▶ **WORK INSTRUCTION**
From the line that contains "de Trelew y destacó el" to the last line of the data, every line is to be transcribed exactly; no other line is to be included.

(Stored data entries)
§
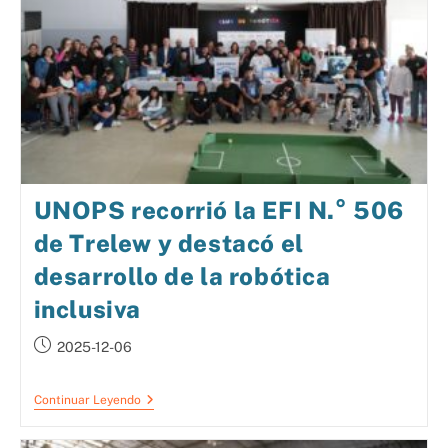
UNOPS recorrió la EFI N.° 506
de Trelew y destacó el
desarrollo de la robótica
inclusiva
2025-12-06
Continuar Leyendo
§
▶ **FINISHED TASK**
de Trelew y destacó el
desarrollo de la robótica
inclusiva
2025-12-06
Continuar Leyendo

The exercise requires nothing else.